WHAT YOU NEED TO DO:
Restate all of the data precisely, omitting nothing.

(Page-level text extractions)
%%

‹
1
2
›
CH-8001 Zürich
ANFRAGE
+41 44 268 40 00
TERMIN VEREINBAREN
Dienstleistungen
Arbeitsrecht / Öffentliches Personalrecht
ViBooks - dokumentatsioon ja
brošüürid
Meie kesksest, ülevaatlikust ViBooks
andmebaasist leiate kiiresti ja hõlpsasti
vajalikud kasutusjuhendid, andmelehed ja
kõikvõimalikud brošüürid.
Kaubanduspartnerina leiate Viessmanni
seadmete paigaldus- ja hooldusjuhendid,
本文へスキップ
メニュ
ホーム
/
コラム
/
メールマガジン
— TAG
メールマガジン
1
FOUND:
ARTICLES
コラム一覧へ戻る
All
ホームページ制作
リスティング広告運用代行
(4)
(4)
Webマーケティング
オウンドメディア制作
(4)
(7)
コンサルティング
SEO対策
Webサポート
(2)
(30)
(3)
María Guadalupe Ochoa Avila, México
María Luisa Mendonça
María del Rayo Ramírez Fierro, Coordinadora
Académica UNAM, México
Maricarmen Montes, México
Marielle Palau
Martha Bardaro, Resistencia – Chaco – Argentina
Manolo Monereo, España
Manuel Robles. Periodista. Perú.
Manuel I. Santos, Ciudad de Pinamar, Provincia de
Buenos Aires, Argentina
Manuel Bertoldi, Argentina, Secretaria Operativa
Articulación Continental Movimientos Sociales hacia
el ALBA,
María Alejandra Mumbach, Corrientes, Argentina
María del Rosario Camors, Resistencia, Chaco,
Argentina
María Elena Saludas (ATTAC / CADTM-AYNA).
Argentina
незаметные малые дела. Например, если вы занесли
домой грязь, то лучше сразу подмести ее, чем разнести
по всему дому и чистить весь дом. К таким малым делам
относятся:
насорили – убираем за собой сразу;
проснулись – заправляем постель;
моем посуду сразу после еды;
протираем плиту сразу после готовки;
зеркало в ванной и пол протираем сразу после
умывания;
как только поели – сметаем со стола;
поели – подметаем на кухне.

%%

EXERCISE RESPONSE:
‹
1
2
›
CH-8001 Zürich
ANFRAGE
+41 44 268 40 00
TERMIN VEREINBAREN
Dienstleistungen
Arbeitsrecht / Öffentliches Personalrecht
ViBooks - dokumentatsioon ja
brošüürid
Meie kesksest, ülevaatlikust ViBooks
andmebaasist leiate kiiresti ja hõlpsasti
vajalikud kasutusjuhendid, andmelehed ja
kõikvõimalikud brošüürid.
Kaubanduspartnerina leiate Viessmanni
seadmete paigaldus- ja hooldusjuhendid,
本文へスキップ
メニュ
ホーム
/
コラム
/
メールマガジン
— TAG
メールマガジン
1
FOUND:
ARTICLES
コラム一覧へ戻る
All
ホームページ制作
リスティング広告運用代行
(4)
(4)
Webマーケティング
オウンドメディア制作
(4)
(7)
コンサルティング
SEO対策
Webサポート
(2)
(30)
(3)
María Guadalupe Ochoa Avila, México
María Luisa Mendonça
María del Rayo Ramírez Fierro, Coordinadora
Académica UNAM, México
Maricarmen Montes, México
Marielle Palau
Martha Bardaro, Resistencia – Chaco – Argentina
Manolo Monereo, España
Manuel Robles. Periodista. Perú.
Manuel I. Santos, Ciudad de Pinamar, Provincia de
Buenos Aires, Argentina
Manuel Bertoldi, Argentina, Secretaria Operativa
Articulación Continental Movimientos Sociales hacia
el ALBA,
María Alejandra Mumbach, Corrientes, Argentina
María del Rosario Camors, Resistencia, Chaco,
Argentina
María Elena Saludas (ATTAC / CADTM-AYNA).
Argentina
незаметные малые дела. Например, если вы занесли
домой грязь, то лучше сразу подмести ее, чем разнести
по всему дому и чистить весь дом. К таким малым делам
относятся:
насорили – убираем за собой сразу;
проснулись – заправляем постель;
моем посуду сразу после еды;
протираем плиту сразу после готовки;
зеркало в ванной и пол протираем сразу после
умывания;
как только поели – сметаем со стола;
поели – подметаем на кухне.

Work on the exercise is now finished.